72      Dans la décision attaquée, le Conseil a justifié son refus d’accès aux documents litigieux par plusieurs considérations.

73      Premièrement, au point 9 de la décision attaquée, le Conseil a souligné que le sujet de la transparence fiscale des entreprises multinationales était « hautement sensible » d’un point de vue politique.

74      À cet égard, il ressort de la version intégrale des documents litigieux, désormais divulgués, que ceux-ci comportent des propositions et des amendements de textes normatifs qui s’insèrent dans le jeu normal du processus législatif.

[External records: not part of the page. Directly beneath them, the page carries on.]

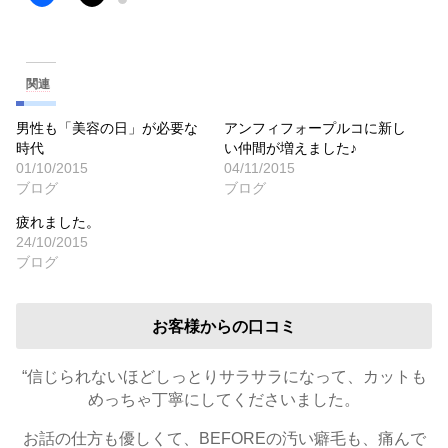
関連
男性も「美容の日」が必要な
アンフィフォープルコに新し
時代
い仲間が増えました♪
01/10/2015
04/11/2015
ブログ
ブログ
疲れました。
24/10/2015
ブログ
お客様からの口コミ
“信じられないほどしっとりサラサラになって、カットも
めっちゃ丁寧にしてくださいました。
お話の仕方も優しくて、BEFOREの汚い癖毛も、痛んで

Or, le Conseil n’identifie, que ce soit dans la décision attaquée ou devant le Tribunal, aucun aspect concret et spécifique de ces documents qui revêtirait un caractère particulièrement sensible.

75      De surcroît, il convient de relever, comme le rappelle d’ailleurs le Conseil lui-même dans la décision attaquée, que, dans ses conclusions du 18 décembre 2014, le Conseil européen a estimé qu’il était « urgent de redoubler d’efforts dans la lutte contre l’évasion fiscale et la planification fiscale agressive, à la fois au niveau mondial et au niveau de l’Union européenne » et que le Parlement avait adopté une résolution, le 16 décembre 2015, contenant des recommandations à la Commission en vue de favoriser la transparence, la coordination et la convergence des politiques en matière d’impôt sur les sociétés au sein de l’Union [2015/2010(INL)]. Ces documents témoignent de la grande importance pour les citoyens européens du sujet de la transparence fiscale des entreprises multinationales, ce qui milite plutôt en faveur d’un accès aussi large que possible aux documents législatifs s’y rapportant, et non en faveur d’un accès restreint. En effet, l’accès à l’ensemble des informations qui constituent le fondement de l’action législative de l’Union est une condition de l’exercice effectif par les citoyens de l’Union de leurs droits démocratiques, reconnus notamment à l’article 10, paragraphe 3, TUE (voir, en ce sens, arrêt du 4 septembre 2018, ClientEarth/Commission, C‑57/16 P, EU:C:2018:660, point 92).

76      Par conséquent, bien que se rapportant à des sujets d’une certaine importance, caractérisés, possiblement, par leur difficulté tant politique que juridique, rien dans la décision attaquée ne permet de considérer que le contenu des documents litigieux revêtait un caractère particulièrement sensible au sens où un intérêt fondamental de l’Union ou des États membres aurait été mis en cause en cas de divulgation (voir, en ce sens, arrêt du 22 mars 2018, De Capitani/Parlement, T‑540/15, EU:T:2018:167, point 97 et jurisprudence citée). Par ailleurs, devant le Tribunal, le Conseil ne précise pas non plus les aspects concrets du contenu de ces documents qui revêtiraient un caractère particulièrement sensible.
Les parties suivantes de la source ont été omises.